● GOAL OF THE EXERCISE:
From the listing below, pull out the lines that hold "life".

● GIVEN INFORMATION:
--------
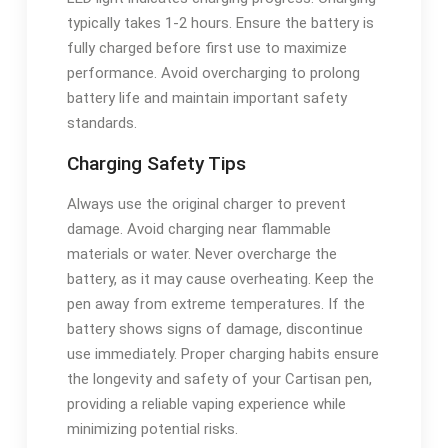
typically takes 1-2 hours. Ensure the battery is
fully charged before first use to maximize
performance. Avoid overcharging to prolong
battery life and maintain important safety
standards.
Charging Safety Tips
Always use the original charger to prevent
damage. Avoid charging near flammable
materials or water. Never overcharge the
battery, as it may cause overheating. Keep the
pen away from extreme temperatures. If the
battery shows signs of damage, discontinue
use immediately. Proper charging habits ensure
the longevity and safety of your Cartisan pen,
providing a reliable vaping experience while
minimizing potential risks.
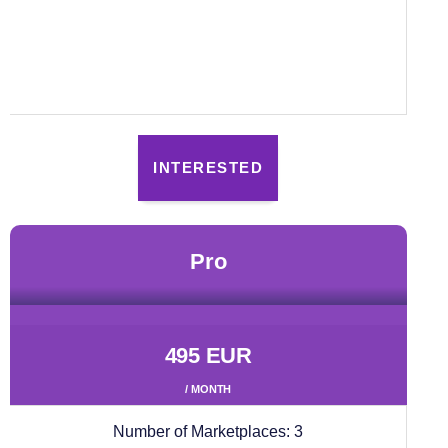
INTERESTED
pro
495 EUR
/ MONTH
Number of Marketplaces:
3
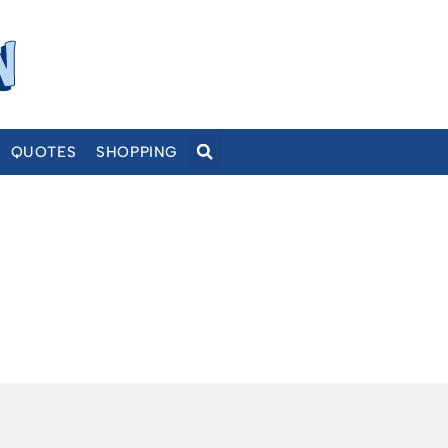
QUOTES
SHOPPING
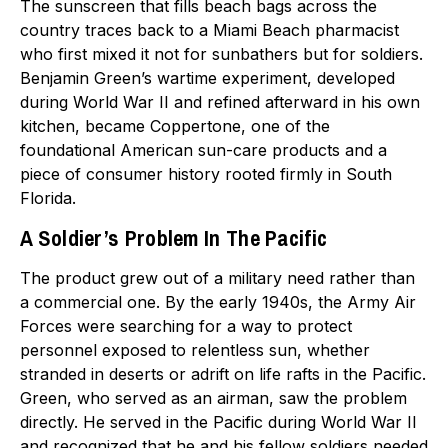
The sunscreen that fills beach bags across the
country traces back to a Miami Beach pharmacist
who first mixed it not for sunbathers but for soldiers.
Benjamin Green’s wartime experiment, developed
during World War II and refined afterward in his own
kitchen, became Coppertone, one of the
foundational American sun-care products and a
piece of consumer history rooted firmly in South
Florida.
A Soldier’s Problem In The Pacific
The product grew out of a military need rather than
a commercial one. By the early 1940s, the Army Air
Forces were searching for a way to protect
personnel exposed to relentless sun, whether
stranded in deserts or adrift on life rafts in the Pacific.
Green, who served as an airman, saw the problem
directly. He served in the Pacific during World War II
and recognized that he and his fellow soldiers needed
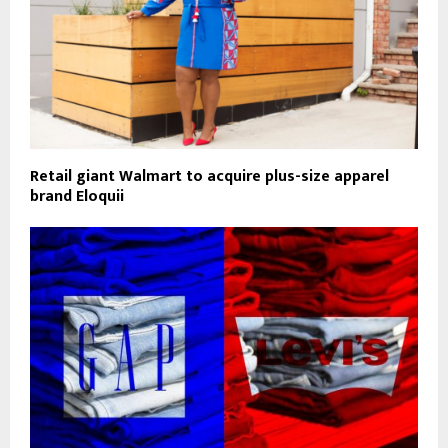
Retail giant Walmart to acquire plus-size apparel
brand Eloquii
--------
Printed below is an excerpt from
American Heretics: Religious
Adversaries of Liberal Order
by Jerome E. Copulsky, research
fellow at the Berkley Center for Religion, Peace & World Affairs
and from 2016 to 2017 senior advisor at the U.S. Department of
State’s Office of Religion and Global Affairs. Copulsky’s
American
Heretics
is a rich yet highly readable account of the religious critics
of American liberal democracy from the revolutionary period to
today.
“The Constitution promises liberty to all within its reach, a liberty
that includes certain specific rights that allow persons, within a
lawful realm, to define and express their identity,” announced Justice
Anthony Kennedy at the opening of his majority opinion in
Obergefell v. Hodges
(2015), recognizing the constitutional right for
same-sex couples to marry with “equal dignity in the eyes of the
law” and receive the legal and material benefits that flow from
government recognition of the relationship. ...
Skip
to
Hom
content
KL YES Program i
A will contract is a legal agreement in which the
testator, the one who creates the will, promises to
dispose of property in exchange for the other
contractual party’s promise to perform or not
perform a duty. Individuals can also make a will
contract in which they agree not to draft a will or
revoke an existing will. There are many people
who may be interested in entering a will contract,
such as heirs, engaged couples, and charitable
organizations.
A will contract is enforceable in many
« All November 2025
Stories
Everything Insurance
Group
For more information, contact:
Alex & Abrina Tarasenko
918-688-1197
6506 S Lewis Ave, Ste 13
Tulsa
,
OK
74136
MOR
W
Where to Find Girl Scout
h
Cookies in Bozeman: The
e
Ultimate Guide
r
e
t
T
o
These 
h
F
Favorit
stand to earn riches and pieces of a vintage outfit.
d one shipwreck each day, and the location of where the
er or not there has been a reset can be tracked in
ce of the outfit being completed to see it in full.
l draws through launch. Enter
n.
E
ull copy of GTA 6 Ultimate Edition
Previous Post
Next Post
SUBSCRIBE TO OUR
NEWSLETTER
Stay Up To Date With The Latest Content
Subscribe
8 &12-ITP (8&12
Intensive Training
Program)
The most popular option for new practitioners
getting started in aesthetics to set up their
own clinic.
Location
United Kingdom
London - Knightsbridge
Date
--------
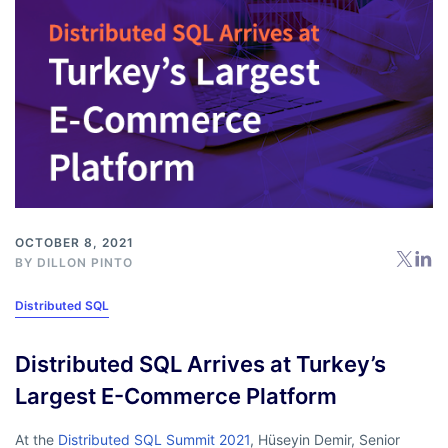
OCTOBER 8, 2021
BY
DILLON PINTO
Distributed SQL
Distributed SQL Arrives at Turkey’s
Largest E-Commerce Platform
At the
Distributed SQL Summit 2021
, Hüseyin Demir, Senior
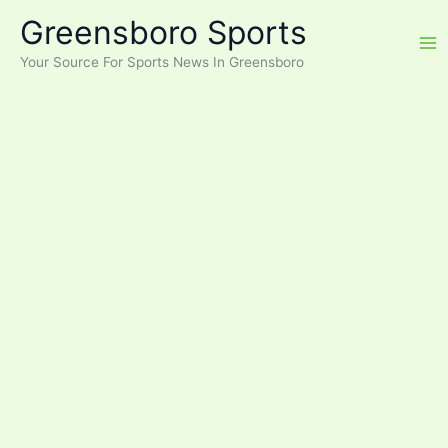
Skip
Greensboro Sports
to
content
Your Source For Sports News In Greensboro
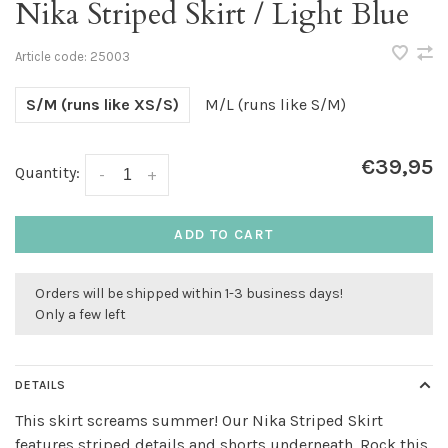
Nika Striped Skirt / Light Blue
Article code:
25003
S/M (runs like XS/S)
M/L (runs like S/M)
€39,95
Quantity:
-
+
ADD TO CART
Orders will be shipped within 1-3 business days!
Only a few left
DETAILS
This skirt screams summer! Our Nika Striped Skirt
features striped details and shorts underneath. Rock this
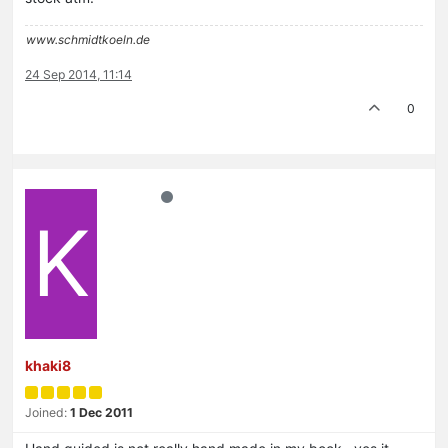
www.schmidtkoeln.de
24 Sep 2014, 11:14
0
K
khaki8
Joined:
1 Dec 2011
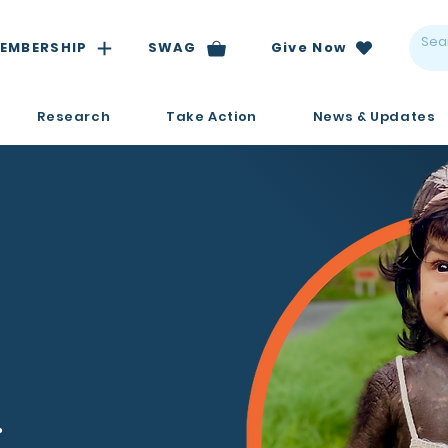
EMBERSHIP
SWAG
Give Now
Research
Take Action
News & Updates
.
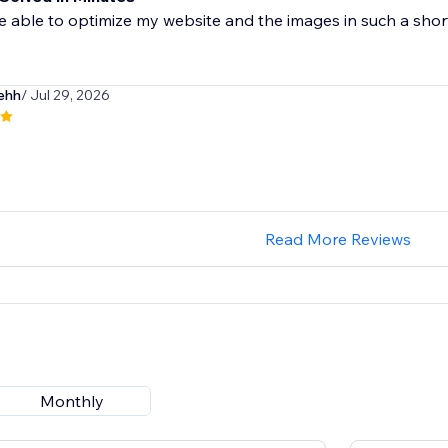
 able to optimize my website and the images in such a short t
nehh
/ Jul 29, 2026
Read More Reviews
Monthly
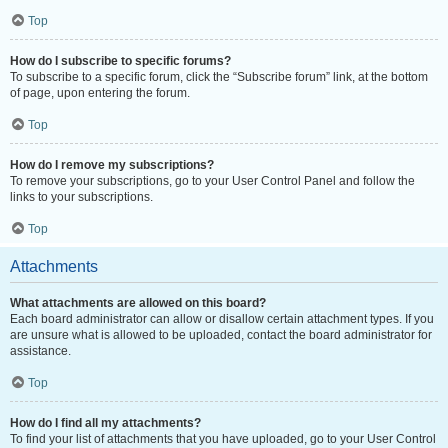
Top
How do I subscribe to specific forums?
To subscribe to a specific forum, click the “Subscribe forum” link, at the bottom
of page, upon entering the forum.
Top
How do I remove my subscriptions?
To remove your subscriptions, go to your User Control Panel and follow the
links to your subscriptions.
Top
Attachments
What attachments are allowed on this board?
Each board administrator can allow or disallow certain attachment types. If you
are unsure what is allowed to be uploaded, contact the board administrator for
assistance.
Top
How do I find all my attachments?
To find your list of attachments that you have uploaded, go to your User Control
--------
● ANSWER BELOW:
battery life and maintain important safety
stranded in deserts or adrift on life rafts in the Pacific.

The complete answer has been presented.